Says Seah: “We say ‘kampung’, the villages, and we are still the kampung people in Singapore—you still feel like kampung people right now in a city, but trying to move for the next speed.”

“The scale of that growth—it’s not a huge place. But I think imagination is present there. Like, these buildings where there’s a giant ship built across the top of the skyscrapers,” Martin says, referring to Singapore’s famous Marina Bay Sands, with what appears to be a cruise ship balanced on three soaring towers. “So it’s another place where you go there and ask, ‘What is this all for? What are we building? How big will be the biggest building that we need to make? Look how capable we are. Look what we can do. But when will it be enough?’”

Martin and Seah say Sloth Canon has become the kind of dance work they might never have come up with separately—a unique, and daring, piece that is the byproduct of putting themselves together in a sort of “blind encounter” and posing questions. And make no mistake: what they’re doing is challenging, not just by asking the dancers to watch each other and stagger their movements in complex canon, but by purposely overloading them with tasks to execute in real time, quickly.

“We’re just doing this at a rate of speed that feels like, ‘How many things can you actually move through?’” Martin says.

The overall effect becomes a metaphor for a super-wired society and for rapacious development—both in Singapore and in Vancouver, where the drive to erect endless green-glass towers seems to have done nothing but exacerbate a housing crisis.

But that insatiable quest to create seems similar to the state of the artist.

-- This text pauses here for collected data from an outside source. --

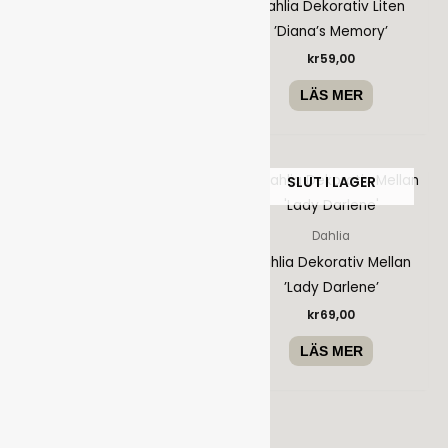
Dahlia Dekorativ Liten
Dahlia Dekorativ Liten
’Catching Fire’
’Diana’s Memory’
kr
69,00
kr
59,00
LÄS MER
LÄS MER
SLUT I LAGER
SLUT I LAGER
Dahlia
Dahlia Boll ’Double Jill’
Dahlia
Dahlia Dekorativ Mellan
kr
69,00
’Lady Darlene’
LÄS MER
kr
69,00
LÄS MER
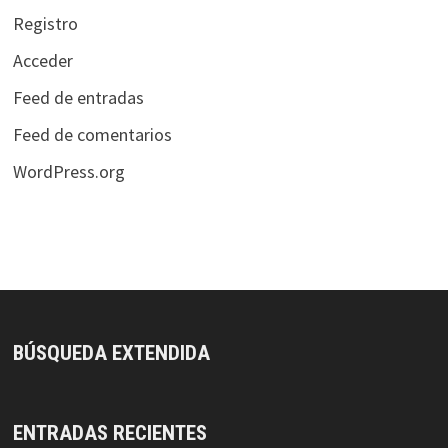
Registro
Acceder
Feed de entradas
Feed de comentarios
WordPress.org
BÚSQUEDA EXTENDIDA
ENTRADAS RECIENTES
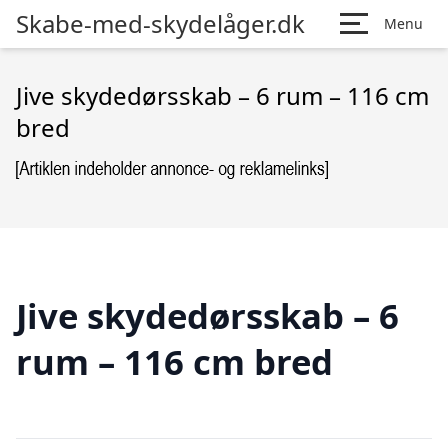
Skabe-med-skydelåger.dk
Menu
Jive skydedørsskab – 6 rum – 116 cm
bred
Jive skydedørsskab – 6
rum – 116 cm bred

Martin, whose Company 605, which he runs with co-artistic director Lisa Gelley, has grown to tour the far corners of the world, agrees. (Sloth Canon itself travels to the cont·act Contemporary Dance Festival in Singapore in June.)

“There’s this kind of momentum where we don’t quite know how to stop, or we don’t quite know what will be enough,” he reflects. “And I guess that’s sort of the darker part of this comedy: that these people are so capable and they’re so able to produce and to constantly progress, but they don’t quite know where they’re going, or they don’t know what it’s going to be for at the end of it. And I feel there’s similarities in this act of creating—never really knowing a destination for a piece, but just knowing that it has to be done.

“There’s always a bit of a struggle once it completes, because there’s so much build for it, and then it sort of disappears,” he adds, “and then you have to kind of build that momentum back up again for your next work, or the next thing that you’re infatuated with or investigating.”

But let’s not get ahead of ourselves in a work that’s about the impulse to get ahead of ourselves. The dancers will move with incredible intensity and urgency, but for audiences at least, Sloth Canon is a rare chance to slow down and think about all that.